**Instructions for the task**. From the listing below, reproduce word for word the part that opens with the line containing "che hanno lasciato il tuo sito web." and closes with the line containing "genere di contenuti, ti consiglio di"; reproduce nothing else.

**Provided data**.
******

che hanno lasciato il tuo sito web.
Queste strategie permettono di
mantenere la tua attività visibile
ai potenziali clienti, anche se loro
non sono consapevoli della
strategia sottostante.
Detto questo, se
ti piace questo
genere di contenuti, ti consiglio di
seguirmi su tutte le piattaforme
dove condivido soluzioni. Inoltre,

******

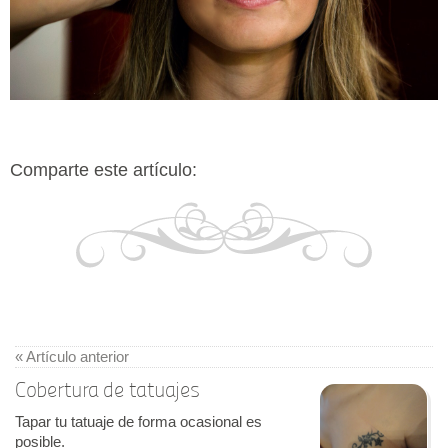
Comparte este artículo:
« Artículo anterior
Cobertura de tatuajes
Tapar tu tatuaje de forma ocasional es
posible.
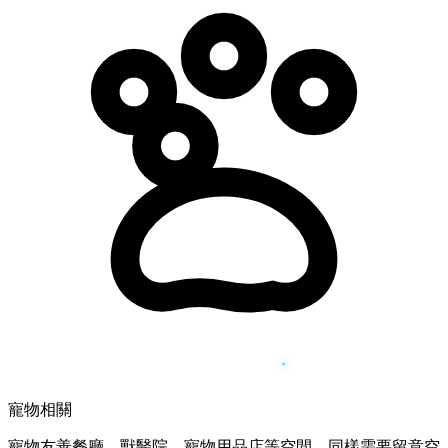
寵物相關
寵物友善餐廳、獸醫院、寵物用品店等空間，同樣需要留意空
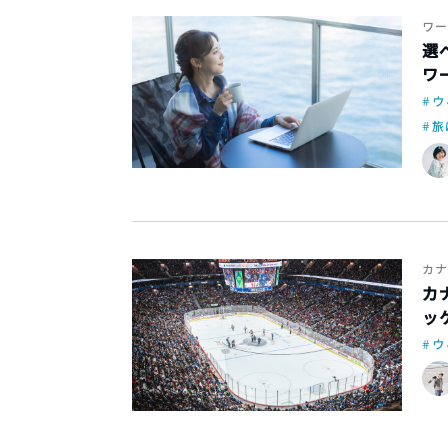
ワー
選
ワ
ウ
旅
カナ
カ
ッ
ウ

******

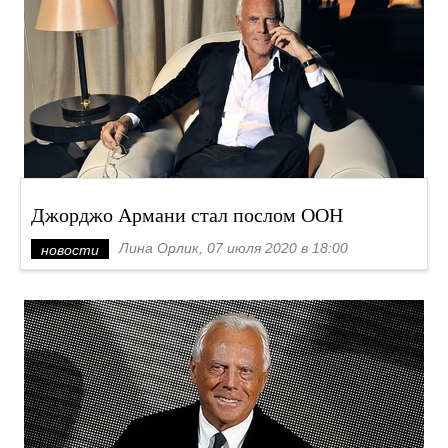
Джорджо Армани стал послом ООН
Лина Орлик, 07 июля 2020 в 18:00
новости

******

**Reply**.
che hanno lasciato il tuo sito web.
Queste strategie permettono di
mantenere la tua attività visibile
ai potenziali clienti, anche se loro
non sono consapevoli della
strategia sottostante.
Detto questo, se
ti piace questo
genere di contenuti, ti consiglio di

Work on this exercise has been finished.